# What needs to be done
The entries are to be returned exactly, with images left out.

Saved entries:
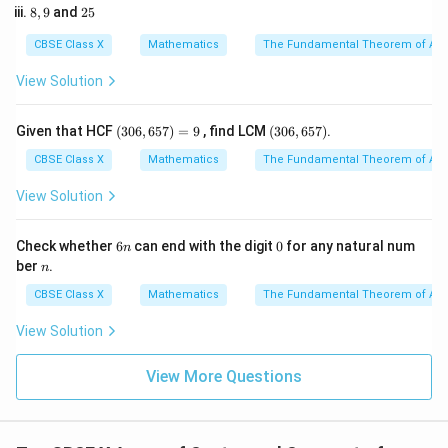
5
r = 14\
=
14
cm
8,
2
Radius of the circle,
8
,
9
and
25
r
2
9
5
3
\text{cm}
l = 22\
=
22
cm
Length of the arc,
l
CBSE Class X
Mathematics
The Fundamental Theorem of Ari
\text{cm}
2. Use the direct formula relating the area of a sector
View Solution
to the arc length and radius:
1
\text{Area of Sector } (A) = \fr
(3
(3
Given that HCF
(
306
,
657
)
=
9
, find LCM
(
306
,
657
)
.
Area of Sector
(
)
=
×
×
A
l
r
2
0
0
6,
6,
CBSE Class X
Mathematics
The Fundamental Theorem of Ari
6
6
5
5
View Solution
l
r
3. Substitute the values of
and
:
l
r
7)
7)
=
1
A = \frac{1}{2} \times 22 \time
9
6
0
=
×
22
×
14
Check whether
6
can end with the digit
0
for any natural num
A
n
2
n
n
ber
.
n
CBSE Class X
Mathematics
The Fundamental Theorem of Ari
4. Simplify the calculation:
View Solution
=
11
A = 11 \times 14
×
14
A
View More Questions
2
=
154
A = 154\ \text{cm}^2
cm
A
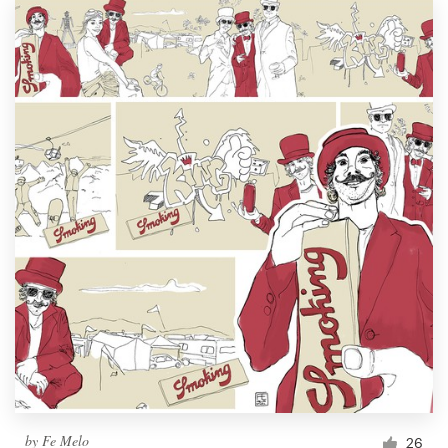
by
Fe Melo
26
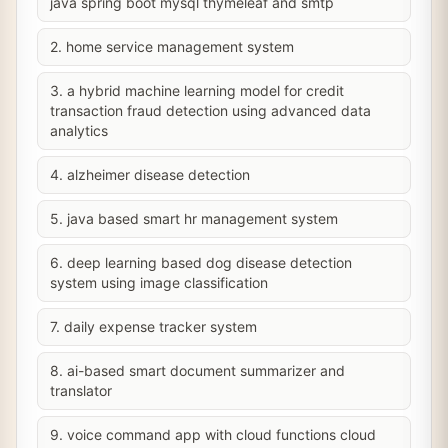
java spring boot mysql thymeleaf and smtp
2. home service management system
3. a hybrid machine learning model for credit
transaction fraud detection using advanced data
analytics
4. alzheimer disease detection
5. java based smart hr management system
6. deep learning based dog disease detection
system using image classification
7. daily expense tracker system
8. ai-based smart document summarizer and
translator
9. voice command app with cloud functions cloud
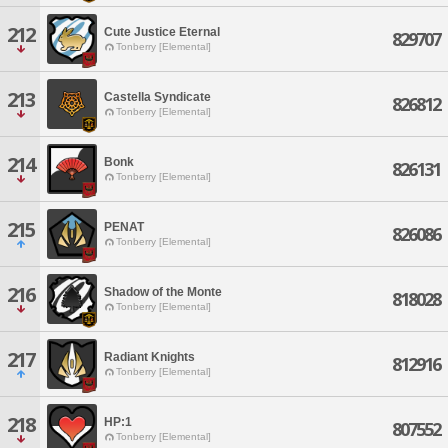
212
Cute Justice Eternal
829707
Tonberry [Elemental]
213
Castella Syndicate
826812
Tonberry [Elemental]
214
Bonk
826131
Tonberry [Elemental]
215
PENAT
826086
Tonberry [Elemental]
216
Shadow of the Monte
818028
Tonberry [Elemental]
217
Radiant Knights
812916
Tonberry [Elemental]
218
HP:1
807552
Tonberry [Elemental]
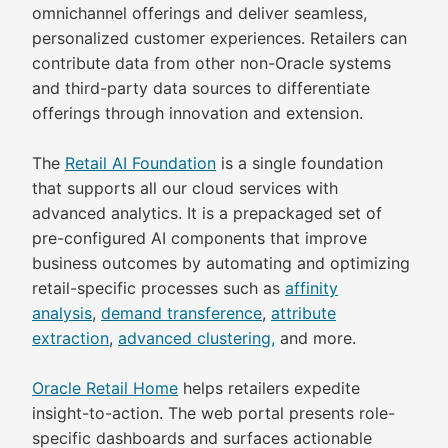
omnichannel offerings and deliver seamless,
personalized customer experiences. Retailers can
contribute data from other non-Oracle systems
and third-party data sources to differentiate
offerings through innovation and extension.
The
Retail AI Foundation
is a single foundation
that supports all our cloud services with
advanced analytics. It is a prepackaged set of
pre-configured AI components that improve
business outcomes by automating and optimizing
retail-specific processes such as
affinity
analysis
,
demand transference
,
attribute
extraction
,
advanced clustering,
and more.
Oracle Retail Home
helps retailers expedite
insight-to-action. The web portal presents role-
specific dashboards and surfaces actionable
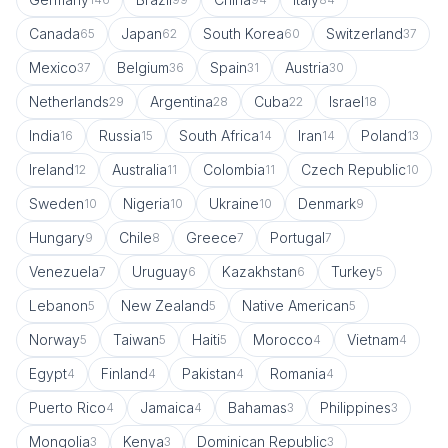
Canada
Japan
South Korea
Switzerland
65
62
60
37
Mexico
Belgium
Spain
Austria
37
36
31
30
Netherlands
Argentina
Cuba
Israel
29
28
22
18
India
Russia
South Africa
Iran
Poland
16
15
14
14
13
Ireland
Australia
Colombia
Czech Republic
12
11
11
10
Sweden
Nigeria
Ukraine
Denmark
10
10
10
9
Hungary
Chile
Greece
Portugal
9
8
7
7
Venezuela
Uruguay
Kazakhstan
Turkey
7
6
6
5
Lebanon
New Zealand
Native American
5
5
5
Norway
Taiwan
Haiti
Morocco
Vietnam
5
5
5
4
4
Egypt
Finland
Pakistan
Romania
4
4
4
4
Puerto Rico
Jamaica
Bahamas
Philippines
4
4
3
3
Mongolia
Kenya
Dominican Republic
3
3
3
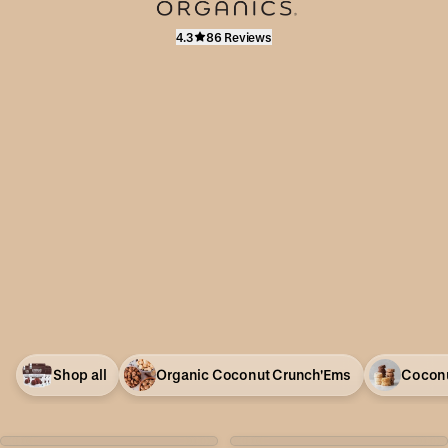
4.3
86 Reviews
Shop all
Organic Coconut Crunch'Ems
Coconu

# Written solution
5
r = 14\
=
14
cm
8,
2
Radius of the circle,
8
,
9
and
25
r
2
9
5
3
\text{cm}
l = 22\
=
22
cm
Length of the arc,
l
CBSE Class X
Mathematics
The Fundamental Theorem of Ari
\text{cm}
2. Use the direct formula relating the area of a sector
View Solution
to the arc length and radius:
1
\text{Area of Sector } (A) = \fr
(3
(3
Given that HCF
(
306
,
657
)
=
9
, find LCM
(
306
,
657
)
.
Area of Sector
(
)
=
×
×
A
l
r
2
0
0
6,
6,
CBSE Class X
Mathematics
The Fundamental Theorem of Ari
6
6
5
5
View Solution
l
r
3. Substitute the values of
and
:
l
r
7)
7)
=
1
A = \frac{1}{2} \times 22 \time
9
6
0
=
×
22
×
14
Check whether
6
can end with the digit
0
for any natural num
A
n
2
n
n
ber
.
n
CBSE Class X
Mathematics
The Fundamental Theorem of Ari
4. Simplify the calculation:
View Solution
=
11
A = 11 \times 14
×
14
A
View More Questions
2
=
154
A = 154\ \text{cm}^2
cm
A
by
Fe Melo
26
java spring boot mysql thymeleaf and smtp
2. home service management system
3. a hybrid machine learning model for credit
transaction fraud detection using advanced data
analytics
4. alzheimer disease detection
5. java based smart hr management system
6. deep learning based dog disease detection
system using image classification
7. daily expense tracker system
8. ai-based smart document summarizer and
translator
9. voice command app with cloud functions cloud
212
Cute Justice Eternal
829707
Tonberry [Elemental]
213
Castella Syndicate
826812
Tonberry [Elemental]
214
Bonk
826131
Tonberry [Elemental]
215
PENAT
826086
Tonberry [Elemental]
216
Shadow of the Monte
818028
Tonberry [Elemental]
217
Radiant Knights
812916
Tonberry [Elemental]
218
HP:1
807552
Tonberry [Elemental]
omnichannel offerings and deliver seamless,
personalized customer experiences. Retailers can
contribute data from other non-Oracle systems
and third-party data sources to differentiate
offerings through innovation and extension.
The
Retail AI Foundation
is a single foundation
that supports all our cloud services with
advanced analytics. It is a prepackaged set of
pre-configured AI components that improve
business outcomes by automating and optimizing
retail-specific processes such as
affinity
analysis
,
demand transference
,
attribute
extraction
,
advanced clustering,
and more.
Oracle Retail Home
helps retailers expedite
insight-to-action. The web portal presents role-
specific dashboards and surfaces actionable
Canada
Japan
South Korea
Switzerland
65
62
60
37
Mexico
Belgium
Spain
Austria
37
36
31
30
Netherlands
Argentina
Cuba
Israel
29
28
22
18
India
Russia
South Africa
Iran
Poland
16
15
14
14
13
Ireland
Australia
Colombia
Czech Republic
12
11
11
10
Sweden
Nigeria
Ukraine
Denmark
10
10
10
9
Hungary
Chile
Greece
Portugal
9
8
7
7
Venezuela
Uruguay
Kazakhstan
Turkey
7
6
6
5
Lebanon
New Zealand
Native American
5
5
5
Norway
Taiwan
Haiti
Morocco
Vietnam
5
5
5
4
4
Egypt
Finland
Pakistan
Romania
4
4
4
4
Puerto Rico
Jamaica
Bahamas
Philippines
4
4
3
3
Mongolia
Kenya
Dominican Republic
3
3
3
4.3
86 Reviews
Shop all
Organic Coconut Crunch'Ems
Coconu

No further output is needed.